▸ What the exercise asks
No pictures, no extra lines: copy exactly from the line with "Curvador de tubo eletroduto" through the end of the entries.

(Dataset entries)
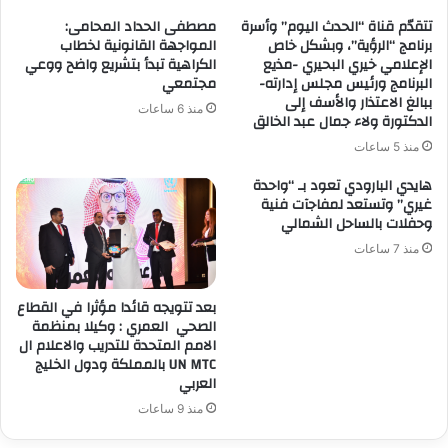
تتقدّم قناة “الحدث اليوم” وأسرة
مصطفى الحداد المحامى:
برنامج “الرؤية”، وبشكل خاص
المواجهة القانونية لخطاب
الإعلامي خيري البحيري -مذيع
الكراهية تبدأ بتشريع واضح ووعي
البرنامج ورئيس مجلس إدارته-
مجتمعي
ببالغ الاعتذار والأسف إلى
منذ 6 ساعات
الدكتورة ولاء جمال عبد الخالق
منذ 5 ساعات
هايدي البارودي تعود بـ “واحدة
غيري” وتستعد لمفاجآت فنية
وحفلات بالساحل الشمالي
منذ 7 ساعات
بعد تتويجه قائدا مؤثرا في القطاع
الصحي العمري : وكيلا بمنظمة
الامم المتحدة للتدريب والاعلام ال
UN MTC بالمملكة ودول الخليج
العربي
منذ 9 ساعات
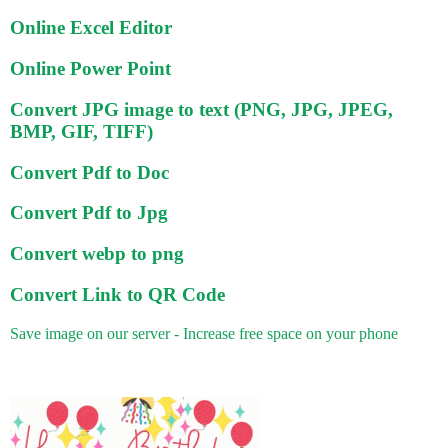
Online Excel Editor
Online Power Point
Convert JPG image to text (PNG, JPG, JPEG,
BMP, GIF, TIFF)
Convert Pdf to Doc
Convert Pdf to Jpg
Convert webp to png
Convert Link to QR Code
Save image on our server - Increase free space on your phone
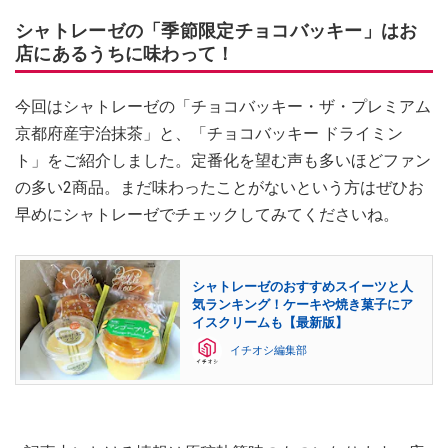
シャトレーゼの「季節限定チョコバッキー」はお
店にあるうちに味わって！
今回はシャトレーゼの「チョコバッキー・ザ・プレミアム
京都府産宇治抹茶」と、「チョコバッキー ドライミン
ト」をご紹介しました。定番化を望む声も多いほどファン
の多い2商品。まだ味わったことがないという方はぜひお
早めにシャトレーゼでチェックしてみてくださいね。
シャトレーゼのおすすめスイーツと人
気ランキング！ケーキや焼き菓子にア
イスクリームも【最新版】
イチオシ編集部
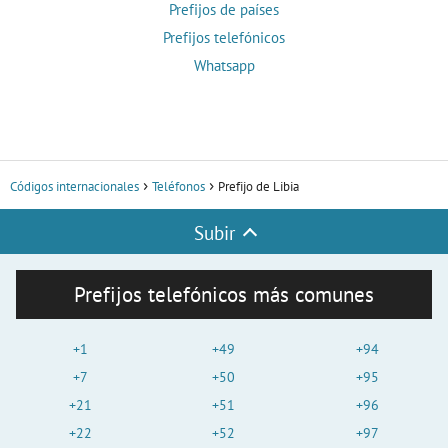
Prefijos de países
Prefijos telefónicos
Whatsapp
Códigos internacionales
Teléfonos
Prefijo de Libia
Subir
Prefijos telefónicos más comunes
+1
+49
+94
+7
+50
+95
+21
+51
+96
+22
+52
+97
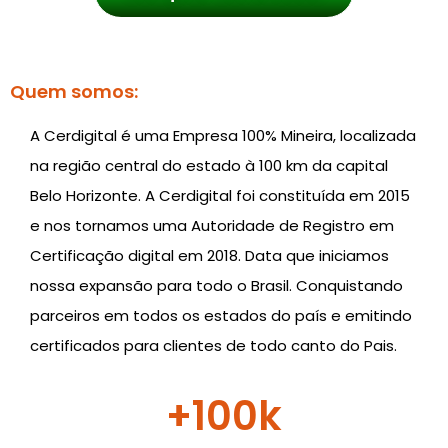
Quem somos:
A Cerdigital é uma Empresa 100% Mineira, localizada
na região central do estado à 100 km da capital
Belo Horizonte. A Cerdigital foi constituída em 2015
e nos tornamos uma Autoridade de Registro em
Certificação digital em 2018. Data que iniciamos
nossa expansão para todo o Brasil. Conquistando
parceiros em todos os estados do país e emitindo
certificados para clientes de todo canto do Pais.
+
100
k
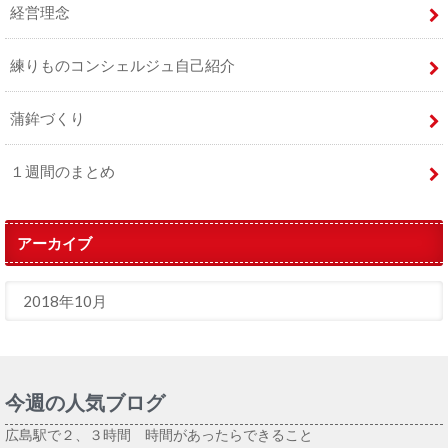
経営理念
練りものコンシェルジュ自己紹介
蒲鉾づくり
１週間のまとめ
アーカイブ
今週の人気ブログ
広島駅で２、３時間 時間があったらできること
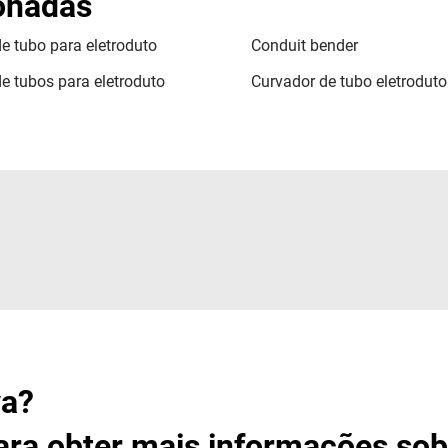
ionadas
e tubo para eletroduto
Conduit bender
e tubos para eletroduto
Curvador de tubo eletroduto 
va?
ara obter mais informações sob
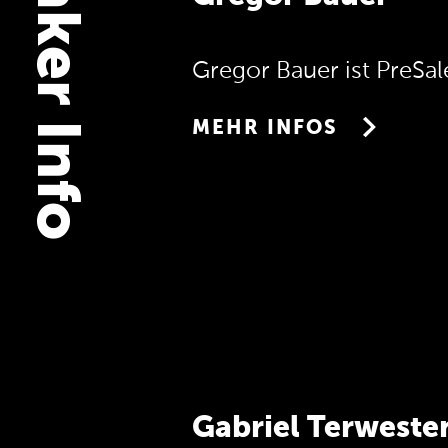
Speaker Info
Gregor Bauer ist PreSal
MEHR INFOS
Gabriel Terweste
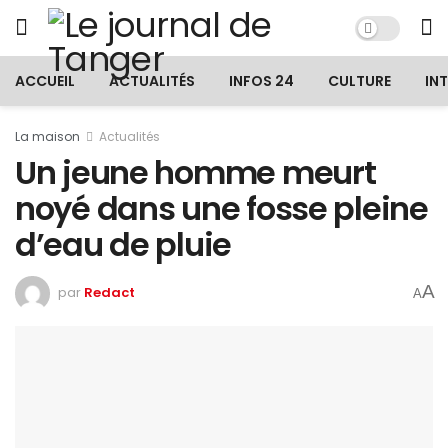
ACCUEIL
ACTUALITÉS
INFOS 24
CULTURE
IN
La maison
Actualités
Un jeune homme meurt
noyé dans une fosse pleine
d’eau de pluie
A
par
Redact
A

▸ Your solution
Curvador de tubo eletroduto 
va?
ara obter mais informações sob
Speaker Info
Gregor Bauer ist PreSal
MEHR INFOS
Gabriel Terweste
ACCUEIL
ACTUALITÉS
INFOS 24
CULTURE
IN
La maison
Actualités
Un jeune homme meurt
noyé dans une fosse pleine
d’eau de pluie
A
par
Redact
A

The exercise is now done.